On first boot the server creates data/jwt.secret and runs the database migration. Open https://syncbins.example.com — you should see the onboarding flow.

During onboarding, choose “Self-host on your own box” and enter your domain. The app will connect to https://syncbins.example.com/api.

Existing devices can switch servers in Settings → Server.

Use the Hot access tier — Cool/Archive will cause noticeable latency for images and files. SyncBins generates short-lived user-delegated SAS URLs for uploads and downloads; the client talks directly to Azure, reducing bandwidth through your VPS.

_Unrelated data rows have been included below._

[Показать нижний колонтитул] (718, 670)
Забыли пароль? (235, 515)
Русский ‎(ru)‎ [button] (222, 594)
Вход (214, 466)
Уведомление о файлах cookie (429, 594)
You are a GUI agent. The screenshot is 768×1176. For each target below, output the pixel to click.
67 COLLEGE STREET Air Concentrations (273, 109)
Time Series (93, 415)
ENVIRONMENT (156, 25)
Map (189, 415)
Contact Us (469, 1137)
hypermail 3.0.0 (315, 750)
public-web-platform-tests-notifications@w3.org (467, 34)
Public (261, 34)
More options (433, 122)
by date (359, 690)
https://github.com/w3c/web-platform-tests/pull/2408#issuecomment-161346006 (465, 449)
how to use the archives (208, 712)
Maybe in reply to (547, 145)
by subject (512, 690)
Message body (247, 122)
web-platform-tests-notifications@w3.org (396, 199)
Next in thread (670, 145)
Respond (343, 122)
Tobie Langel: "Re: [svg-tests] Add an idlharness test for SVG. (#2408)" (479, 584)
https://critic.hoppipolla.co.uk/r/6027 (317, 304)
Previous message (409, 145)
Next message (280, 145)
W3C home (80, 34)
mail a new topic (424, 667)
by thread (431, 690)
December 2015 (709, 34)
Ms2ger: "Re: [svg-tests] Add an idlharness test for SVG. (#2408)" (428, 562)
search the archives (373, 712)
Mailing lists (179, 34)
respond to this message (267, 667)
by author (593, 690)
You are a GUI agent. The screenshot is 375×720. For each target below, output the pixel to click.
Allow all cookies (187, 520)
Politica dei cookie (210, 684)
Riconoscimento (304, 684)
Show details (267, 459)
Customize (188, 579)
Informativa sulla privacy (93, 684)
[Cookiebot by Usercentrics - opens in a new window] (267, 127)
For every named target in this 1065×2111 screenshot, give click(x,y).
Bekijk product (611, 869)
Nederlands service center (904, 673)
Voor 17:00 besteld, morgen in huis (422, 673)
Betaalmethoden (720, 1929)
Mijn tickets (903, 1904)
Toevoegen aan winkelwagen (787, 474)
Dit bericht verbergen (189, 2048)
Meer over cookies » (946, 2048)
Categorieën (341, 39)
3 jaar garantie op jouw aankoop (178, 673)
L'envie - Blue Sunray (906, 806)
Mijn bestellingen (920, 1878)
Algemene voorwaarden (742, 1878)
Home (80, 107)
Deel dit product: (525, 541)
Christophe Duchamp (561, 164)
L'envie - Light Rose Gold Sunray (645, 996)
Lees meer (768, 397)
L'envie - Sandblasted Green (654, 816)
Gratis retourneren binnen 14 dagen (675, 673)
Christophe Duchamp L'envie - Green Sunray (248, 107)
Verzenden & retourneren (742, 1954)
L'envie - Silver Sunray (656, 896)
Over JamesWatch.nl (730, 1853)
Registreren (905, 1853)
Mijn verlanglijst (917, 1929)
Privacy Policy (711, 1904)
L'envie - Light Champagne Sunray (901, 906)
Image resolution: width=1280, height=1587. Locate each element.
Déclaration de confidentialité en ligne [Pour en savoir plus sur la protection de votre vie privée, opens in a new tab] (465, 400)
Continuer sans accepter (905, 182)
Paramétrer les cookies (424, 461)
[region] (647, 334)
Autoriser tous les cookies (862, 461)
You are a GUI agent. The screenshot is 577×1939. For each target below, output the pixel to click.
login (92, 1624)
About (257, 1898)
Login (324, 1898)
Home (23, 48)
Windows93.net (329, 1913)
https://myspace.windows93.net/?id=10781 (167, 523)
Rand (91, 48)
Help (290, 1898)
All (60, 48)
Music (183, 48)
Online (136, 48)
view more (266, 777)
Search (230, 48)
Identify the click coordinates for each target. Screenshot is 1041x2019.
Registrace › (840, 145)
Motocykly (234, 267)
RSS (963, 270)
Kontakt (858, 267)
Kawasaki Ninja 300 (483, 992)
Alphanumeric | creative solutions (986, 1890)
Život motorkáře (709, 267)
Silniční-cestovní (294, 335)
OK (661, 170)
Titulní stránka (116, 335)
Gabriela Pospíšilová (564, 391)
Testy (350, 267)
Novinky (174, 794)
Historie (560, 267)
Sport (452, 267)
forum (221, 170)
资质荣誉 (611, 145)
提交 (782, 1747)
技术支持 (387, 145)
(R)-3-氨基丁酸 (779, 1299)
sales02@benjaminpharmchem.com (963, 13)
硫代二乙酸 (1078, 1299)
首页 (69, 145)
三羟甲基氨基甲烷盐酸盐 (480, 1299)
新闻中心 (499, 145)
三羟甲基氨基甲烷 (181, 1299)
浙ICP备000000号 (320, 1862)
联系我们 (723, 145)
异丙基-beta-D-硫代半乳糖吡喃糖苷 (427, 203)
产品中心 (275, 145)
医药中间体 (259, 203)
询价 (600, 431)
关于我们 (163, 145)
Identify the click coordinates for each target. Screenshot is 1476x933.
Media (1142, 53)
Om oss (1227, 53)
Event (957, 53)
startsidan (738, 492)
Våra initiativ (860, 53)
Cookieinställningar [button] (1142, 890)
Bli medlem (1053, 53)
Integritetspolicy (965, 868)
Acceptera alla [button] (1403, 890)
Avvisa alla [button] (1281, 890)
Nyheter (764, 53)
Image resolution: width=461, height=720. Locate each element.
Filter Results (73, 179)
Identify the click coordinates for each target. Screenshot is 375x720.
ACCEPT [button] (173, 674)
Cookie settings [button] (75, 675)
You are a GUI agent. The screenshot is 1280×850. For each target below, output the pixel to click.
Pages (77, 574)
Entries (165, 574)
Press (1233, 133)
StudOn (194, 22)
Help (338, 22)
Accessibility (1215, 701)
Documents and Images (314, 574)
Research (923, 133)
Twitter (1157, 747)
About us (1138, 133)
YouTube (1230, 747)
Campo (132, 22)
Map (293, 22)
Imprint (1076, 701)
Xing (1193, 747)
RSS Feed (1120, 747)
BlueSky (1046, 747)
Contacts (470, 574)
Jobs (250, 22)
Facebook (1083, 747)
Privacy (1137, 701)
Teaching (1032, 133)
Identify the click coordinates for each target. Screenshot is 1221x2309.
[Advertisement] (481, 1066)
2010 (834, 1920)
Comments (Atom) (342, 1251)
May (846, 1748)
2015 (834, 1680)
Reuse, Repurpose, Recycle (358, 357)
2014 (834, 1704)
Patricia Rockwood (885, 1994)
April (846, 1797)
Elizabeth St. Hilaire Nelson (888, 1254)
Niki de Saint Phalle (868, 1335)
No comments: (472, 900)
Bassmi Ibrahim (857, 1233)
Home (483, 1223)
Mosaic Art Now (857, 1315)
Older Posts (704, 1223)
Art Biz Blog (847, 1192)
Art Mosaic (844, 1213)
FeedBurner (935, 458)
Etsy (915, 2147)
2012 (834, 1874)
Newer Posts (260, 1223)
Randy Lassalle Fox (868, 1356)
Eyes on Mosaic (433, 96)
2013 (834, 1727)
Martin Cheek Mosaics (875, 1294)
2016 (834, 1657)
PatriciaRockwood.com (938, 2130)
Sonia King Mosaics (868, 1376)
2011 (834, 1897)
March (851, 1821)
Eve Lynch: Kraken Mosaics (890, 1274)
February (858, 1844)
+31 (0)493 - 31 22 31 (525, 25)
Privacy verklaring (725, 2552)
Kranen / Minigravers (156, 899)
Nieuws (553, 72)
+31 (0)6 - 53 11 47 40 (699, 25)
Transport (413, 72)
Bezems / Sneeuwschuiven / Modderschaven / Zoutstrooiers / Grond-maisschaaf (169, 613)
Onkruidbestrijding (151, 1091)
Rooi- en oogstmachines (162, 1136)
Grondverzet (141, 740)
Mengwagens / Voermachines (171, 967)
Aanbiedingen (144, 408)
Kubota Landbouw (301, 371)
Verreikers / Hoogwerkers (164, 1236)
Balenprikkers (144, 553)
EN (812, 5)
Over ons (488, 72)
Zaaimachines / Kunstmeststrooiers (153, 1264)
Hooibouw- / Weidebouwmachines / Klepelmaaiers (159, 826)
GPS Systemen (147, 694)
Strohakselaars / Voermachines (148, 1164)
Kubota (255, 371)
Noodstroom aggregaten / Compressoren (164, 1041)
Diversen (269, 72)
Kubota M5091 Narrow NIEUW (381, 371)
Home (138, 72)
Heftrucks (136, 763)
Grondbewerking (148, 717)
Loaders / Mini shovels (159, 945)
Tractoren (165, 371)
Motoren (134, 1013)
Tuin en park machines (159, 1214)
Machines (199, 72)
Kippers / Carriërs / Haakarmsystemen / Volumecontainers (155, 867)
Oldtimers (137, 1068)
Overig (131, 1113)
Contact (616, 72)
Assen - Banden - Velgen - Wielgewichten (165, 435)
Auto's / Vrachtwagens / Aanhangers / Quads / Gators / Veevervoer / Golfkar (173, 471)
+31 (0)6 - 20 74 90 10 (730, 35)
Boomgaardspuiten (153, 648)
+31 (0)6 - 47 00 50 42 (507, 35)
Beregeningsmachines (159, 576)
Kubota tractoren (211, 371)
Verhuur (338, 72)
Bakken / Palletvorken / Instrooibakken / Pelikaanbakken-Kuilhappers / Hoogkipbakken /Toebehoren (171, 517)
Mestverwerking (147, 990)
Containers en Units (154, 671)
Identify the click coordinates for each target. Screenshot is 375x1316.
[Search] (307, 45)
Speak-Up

Set a lifecycle policy to hard-delete orphaned blobs (items deleted more than 30 days ago):

{
"rules": [{
"name": "orphan-cleanup",
"type": "Lifecycle",
"definition": {
"filters": { "blobTypes": ["blockBlob"] },
"actions": { "baseBlob": { "delete": { "daysAfterModificationGreaterThan": 30 } } }
}
}]
}
LOCAL_BLOB_DIR=/data/blobs

Suitable for testing or single-VPS installs where you manage your own backups. Mount the volume to persist across restarts.

Terminal window
docker compose pull
docker compose up -d

The server runs database migrations automatically on boot. Check the changelog before upgrading major versions.

The SQLite database lives at data/syncbins.db. Back it up with:

Terminal window
sqlite3 data/syncbins.db ".backup data/syncbins.db.bak"

For blob storage, rely on the provider’s built-in redundancy and versioning. If you use local disk, include data/blobs/ in your backup routine.

SyncBins is intentionally lightweight. A 1-vCPU / 512 MB RAM VPS handles a single user comfortably. The $4/mo hosting cost dominates over Azure Blob at ~$0.02/GB-mo — 50 GB of content costs about $1/mo in storage.

Raspberry Pi: Pi 4 or 5 with 64-bit Raspberry Pi OS and Docker. Published GHCR images include linux/arm64. See the dedicated guide: Raspberry Pi.